Frankie Baker left Wyrdwood at eighteen with a broken heart, a guilty conscience, and more magick than she knew how to control.
Raised by her grandmother Biddy in a house full of cats, wards, and quiet resilience, Frankie learned early that survival sometimes requires silence. After Frankie’s mother died, Gran became her anchor. That woman is practical, disciplined, and fiercely loving in the understated way of women who’ve already fought their revolutions. Frankie inherited her strength and her stubbornness.
In high school, Frankie discovered how dangerous magic can be when fueled by pride and vengeance. One reckless love spell changed the trajectory of multiple lives, including her own.
When the situation spiraled beyond her control, she ran and hid.

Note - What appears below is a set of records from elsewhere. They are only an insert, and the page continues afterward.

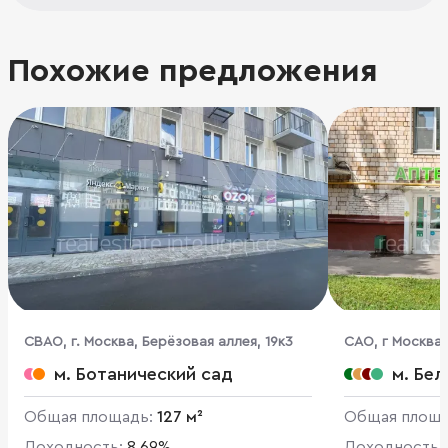
Похожие предложения
CВАО, г. Москва, Берёзовая аллея, 19к3
CАО, г Москва,
м. Ботанический сад
м. Бе
Общая площадь:
127 м²
Общая площ
Доходность:
8.69%
Доходность: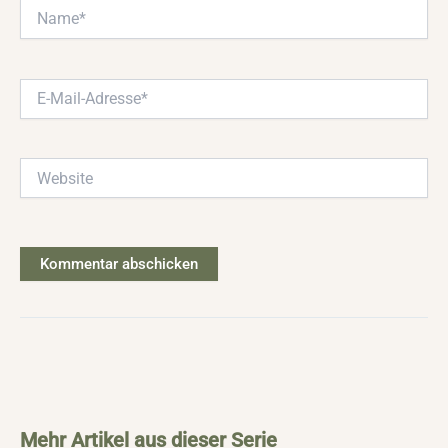
Name*
E-
Mail-
Adresse*
Website
Mehr Artikel aus dieser Serie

She told no one her true location, not even her grandmother. The lies have left her with self-inflicted emotional scars.
She disappeared into the Blue Ridge Mountains. West Virginia became her exile and her refuge. At the Gray Fox Inn, she built a new life from the ground up, becoming a line cook, bartender, and odd-job girl. She sheltered there with her found family for nine years.

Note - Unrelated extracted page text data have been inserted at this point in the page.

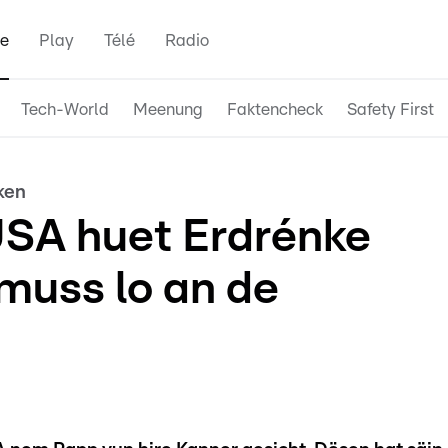
e
Play
Télé
Radio
Tech-World
Meenung
Faktencheck
Safety First
ken
USA huet Erdrénke
muss lo an de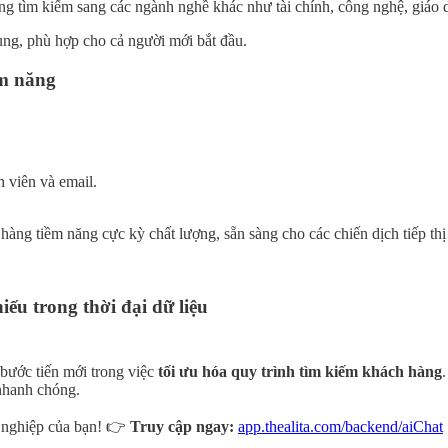
ộng tìm kiếm sang các ngành nghề khác như tài chính, công nghệ, giá
dụng, phù hợp cho cả người mới bắt đầu.
ềm năng
 viên và email.
hàng tiềm năng cực kỳ chất lượng, sẵn sàng cho các chiến dịch tiếp th
ếu trong thời đại dữ liệu
 bước tiến mới trong việc
tối ưu hóa quy trình tìm kiếm khách hàng
nhanh chóng.
 nghiệp của bạn! 👉
Truy cập ngay:
app.thealita.com/backend/aiChat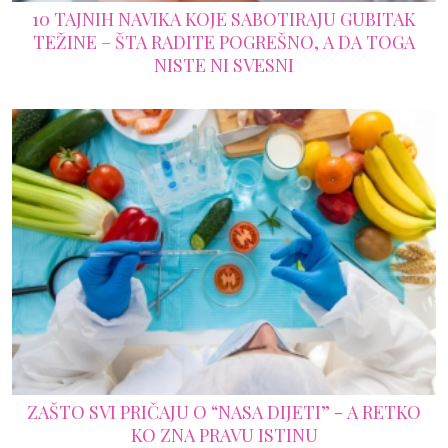
10 TAJNIH NAVIKA KOJE SABOTIRAJU GUBITAK
TEŽINE – ŠTA RADITE POGREŠNO, A DA TOGA
NISTE NI SVESNI
ZAŠTO SVI PRIČAJU O “NASA DIJETI” - A RETKO
KO ZNA PRAVU ISTINU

Frankie is practical to a fault. She cleans when anxious. She plans when afraid. She believes fiercely in bodily autonomy and chose single motherhood not out of desperation but out of a conviction that she wanted to be a mother more than she wanted to be a wife. She does not believe she has ever been truly in love.
She is a brownie by blood, sparky, with quick reflexes, domestic magick, and an instinct to nurture and defend what’s hers. However, beneath that steady surface, there lives a scared girl who once misused her power and is still paying dearly for it.
Frankie’s arc is not about innocence. It’s about accountability, courage, and choosing love without coercion.